ISSN : 2583-2646

Empowering Data-Driven Decision Making In Manufacturing

ESP Journal of Engineering & Technology Advancements
© 2021 by ESP JETA
Volume 1  Issue 1
Year of Publication : 2021
Authors : Srujana Manigonda
: 10.56472/25832646/JETA-V1I1P125

Citation:

Srujana Manigonda ,2021. "Empowering Data-Driven Decision Making In Manufacturing ", ESP Journal of Engineering & Technology Advancements 1(1): 239-244.

Abstract:

In the manufacturing sector, the increasing complexity of operations and competitive pressures demand a shift toward data-driven decision-making (DDDM). By integrating advanced analytics, real-time data monitoring, and predictive modeling, manufacturers can significantly enhance productivity, reduce costs, and improve product quality.
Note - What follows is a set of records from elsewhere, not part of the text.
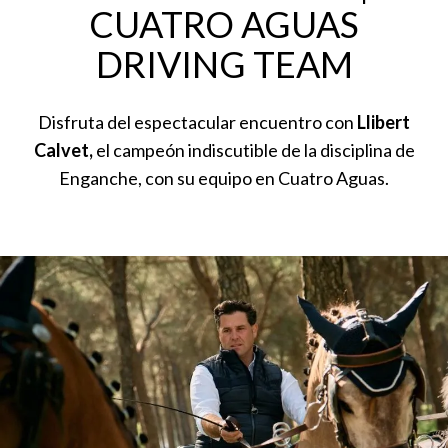
CUATRO AGUAS
DRIVING TEAM
Disfruta del espectacular encuentro con
Llibert
Calvet,
el campeón indiscutible de la disciplina de
Enganche, con su equipo en Cuatro Aguas.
This paper explores the transformative impact of DDDM on manufacturing, highlighting its applications in predictive maintenance, supply chain optimization, and quality control. It also examines challenges such as data silos, lack of governance, and workforce adaptability, offering practical solutions and a roadmap for successful implementation. Ultimately, data-driven strategies empower manufacturers to achieve greater agility, innovation, and long-term competitiveness in the Industry 4.0 era.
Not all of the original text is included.